Die Überwachung soll künftig noch stärker unter militärischen Aspekten erfolgen: „Alle Beteiligten – Militär, Private, Polizei – arbeiten bei der Sicherung der Infrastruktur zusammen und kooperieren mit den europäischen Partnerländern, denn Nord- und Ostsee sind keine nationalen Binnengewässer. Norwegen und Deutschland haben die Initiative ergriffen, um diese Allianz in der Nato zu verankern.“ Die norwegische Regierung sieht eine wachsende Bedrohung aus Russland: „Unsere zivilen und militärischen Geheimdienste haben im vergangenen Jahr deutlich mehr russische Nachrichtenaktivitäten in Norwegen beobachtet“, so Botschafter Larsen.

Zu den Recherchen von Seymout Hersh zu den Anschlägen gegen Nord Stream möchte der Botschafter keine über die Kommentare der norwegischen Regierung hinausgehenden Aussagen tätigen. Er verweist auf „Fehler in den Recherchen Hershs, wie sie mehrere Faktenchecks aufgedeckt hätten“, und nennt „Filter Nyheter“ als Quelle. Der private Blog ist allerdings nur mit Registrierung zugänglich.

Norwegen ist nach dem Ausfall der russischen Gasimporte als Folge der russischen Invasion in der Ukraine als Gaslieferant in die Bresche gesprungen. Torgeir Larsen: „Der russische Angriffskrieg war ein unvorhersehbares Ereignis, und da mussten wir reagieren und den Gasexport erhöhen.“ Gas sei eine „Übergangstechnologie und immer noch wichtig“. Ohne russisches Gas habe Europa ein Problem.

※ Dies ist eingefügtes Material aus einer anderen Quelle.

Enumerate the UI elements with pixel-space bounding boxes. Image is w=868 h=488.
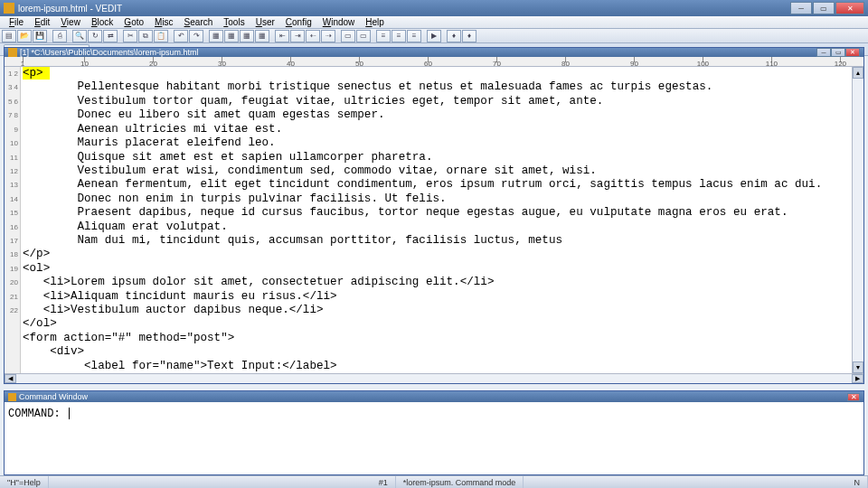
replace-icon[interactable]: ⇄ <box>103 30 118 42</box>
menu-file[interactable]: File <box>4 17 29 27</box>
print-icon[interactable]: ⎙ <box>52 30 67 42</box>
menu-goto[interactable]: Goto <box>118 17 149 27</box>
paste-icon[interactable]: 📋 <box>154 30 168 42</box>
scroll-up-icon[interactable]: ▲ <box>853 67 863 79</box>
menu-tools[interactable]: Tools <box>218 17 250 27</box>
menu-user[interactable]: User <box>250 17 280 27</box>
app-icon <box>4 3 14 14</box>
editor-area[interactable]: 1 2 3 4 5 6 7 8 9 10 11 12 13 14 15 16 1… <box>5 67 852 373</box>
editor-titlebar: [1] *C:\Users\Public\Documents\lorem-ips… <box>5 48 863 57</box>
open-file-icon[interactable]: 📂 <box>17 30 32 42</box>
window-title: lorem-ipsum.html - VEDIT <box>18 4 790 14</box>
cursor-icon <box>69 408 70 419</box>
menu-window[interactable]: Window <box>317 17 361 27</box>
editor-minimize-button[interactable]: ─ <box>816 48 831 57</box>
tool-2-icon[interactable]: ▦ <box>224 30 239 42</box>
horizontal-scrollbar[interactable]: ◀ ▶ <box>5 373 863 383</box>
view-3-icon[interactable]: ≡ <box>407 30 421 42</box>
command-close-button[interactable]: ✕ <box>847 393 860 401</box>
code-content[interactable]: <p> Pellentesque habitant morbi tristiqu… <box>21 67 852 373</box>
redo-icon[interactable]: ↷ <box>189 30 203 42</box>
block-2-icon[interactable]: ▭ <box>356 30 371 42</box>
tool-4-icon[interactable]: ▦ <box>255 30 269 42</box>
status-buffer: #1 <box>372 476 396 488</box>
macro-1-icon[interactable]: ♦ <box>447 30 461 42</box>
statusbar: "H"=Help #1 *lorem-ipsum. Command mode N <box>0 475 868 488</box>
save-file-icon[interactable]: 💾 <box>33 30 47 42</box>
editor-close-button[interactable]: ✕ <box>845 48 860 57</box>
minimize-button[interactable]: ─ <box>790 2 812 14</box>
status-right: N <box>847 476 869 488</box>
indent-icon[interactable]: ⇢ <box>321 30 335 42</box>
close-button[interactable]: ✕ <box>835 2 864 14</box>
tool-1-icon[interactable]: ▦ <box>209 30 223 42</box>
copy-icon[interactable]: ⧉ <box>138 30 153 42</box>
editor-title: [1] *C:\Users\Public\Documents\lorem-ips… <box>20 48 816 57</box>
ruler: 1102030405060708090100110120130 <box>5 57 863 67</box>
editor-maximize-button[interactable]: ▭ <box>831 48 845 57</box>
line-gutter: 1 2 3 4 5 6 7 8 9 10 11 12 13 14 15 16 1… <box>5 67 21 373</box>
menubar: FileEditViewBlockGotoMiscSearchToolsUser… <box>0 16 868 29</box>
hscroll-track[interactable] <box>16 374 852 383</box>
command-window: Command Window ✕ COMMAND: <box>4 390 864 475</box>
scroll-down-icon[interactable]: ▼ <box>853 361 863 373</box>
vertical-scrollbar[interactable]: ▲ ▼ <box>852 67 863 373</box>
search-icon[interactable]: 🔍 <box>72 30 87 42</box>
indent-left-icon[interactable]: ⇤ <box>275 30 289 42</box>
view-2-icon[interactable]: ≡ <box>392 30 406 42</box>
new-file-icon[interactable]: ▤ <box>2 30 16 42</box>
macro-2-icon[interactable]: ♦ <box>462 30 476 42</box>
scroll-right-icon[interactable]: ▶ <box>852 374 863 383</box>
doc-icon <box>8 48 17 57</box>
indent-right-icon[interactable]: ⇥ <box>290 30 305 42</box>
titlebar: lorem-ipsum.html - VEDIT ─ ▭ ✕ <box>0 0 868 16</box>
menu-search[interactable]: Search <box>179 17 219 27</box>
status-help: "H"=Help <box>0 476 49 488</box>
menu-edit[interactable]: Edit <box>29 17 55 27</box>
undo-icon[interactable]: ↶ <box>174 30 188 42</box>
command-titlebar: Command Window ✕ <box>5 391 863 402</box>
cmd-icon <box>8 393 16 401</box>
editor-window: [1] *C:\Users\Public\Documents\lorem-ips… <box>4 47 864 384</box>
tool-3-icon[interactable]: ▦ <box>240 30 254 42</box>
command-title: Command Window <box>19 392 847 401</box>
cut-icon[interactable]: ✂ <box>123 30 137 42</box>
scroll-track[interactable] <box>853 79 863 361</box>
maximize-button[interactable]: ▭ <box>813 2 835 14</box>
toolbar: ▤ 📂 💾 ⎙ 🔍 ↻ ⇄ ✂ ⧉ 📋 ↶ ↷ ▦ ▦ ▦ ▦ ⇤ ⇥ ⇠ ⇢ … <box>0 29 868 43</box>
window-buttons: ─ ▭ ✕ <box>790 2 864 14</box>
search-next-icon[interactable]: ↻ <box>88 30 102 42</box>
view-1-icon[interactable]: ≡ <box>376 30 391 42</box>
menu-block[interactable]: Block <box>86 17 118 27</box>
menu-help[interactable]: Help <box>360 17 390 27</box>
menu-config[interactable]: Config <box>280 17 317 27</box>
status-file: *lorem-ipsum. Command mode <box>396 476 524 488</box>
run-icon[interactable]: ▶ <box>427 30 441 42</box>
outdent-icon[interactable]: ⇠ <box>306 30 320 42</box>
block-1-icon[interactable]: ▭ <box>341 30 355 42</box>
scroll-left-icon[interactable]: ◀ <box>5 374 16 383</box>
menu-view[interactable]: View <box>55 17 86 27</box>
command-body[interactable]: COMMAND: <box>5 402 863 474</box>
command-prompt: COMMAND: <box>8 408 67 420</box>
menu-misc[interactable]: Misc <box>149 17 179 27</box>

Auf dem norwegischen Sockel aktive Unternehmen hätten im Vorjahr zehn Prozent mehr Gas nach Europa exportiert. „Der Anteil, der zusätzlich nach Deutschland geliefert wurde, entspricht schätzungsweise 40 bis 50 Prozent der deutschen Speicherkapazität“, sagt Larsen. Norwegische Unternehmen wollten auch „weiter hohe Volumina liefern“, so Larsen. Man gehe pragmatisch vor: „Wir befinden uns in einer Übergangsphase hin zu den erneuerbaren Energien, aber wir müssen flexibel auf Ereignisse reagieren.“

Trotzdem sieht Larsen keine Alternativen zum Umstieg auf erneuerbare Energien. Er sieht sein Land gut gerüstet für die Transformation: „Wir Norweger sind in der glücklichen Lage, sagen zu können: Wir haben Öl, Gas und Wetter.“ Die norwegische Ölindustrie soll den Wandel vorantreiben. Botschafter Larsen: „Die Transformation sieht so aus: Ingenieure, die vor einigen Jahren eine Plattform gebaut haben, bauen jetzt Offshore-Windräder. Die Industrie verändert sich nicht schlagartig, sondern alles geht ineinander über. Nehmen Sie Stavanger: Das war vor zehn Jahren ein reines Öl- und Gaszentrum. Das hat sich verändert, heute sind dort auch wichtige Unternehmen der Branche Erneuerbare Energie angesiedelt.“

Die Energie bleibe ein wichtiger Teil der staatlichen Einnahmen Norwegens. Man befinde sich „mitten in der Transformation und damit dem Umbau des Energiesektors“. In allen Bereichen gebe es eine enge Zusammenarbeit mit Deutschland: „Als wir vor 100 Jahren mit dem Ausbau der Wasserkraft begonnen haben, haben deutsche Ingenieure eine entscheidende Rolle gespielt. Auch bei Öl und Gas kommt bei uns sehr viel an deutscher Technologie zum Einsatz“, so Larsen. Bei den erneuerbaren Energien setze man bei Wind, Wasserstoff und Batterien ebenfalls auf die Kooperation mit Deutschland. 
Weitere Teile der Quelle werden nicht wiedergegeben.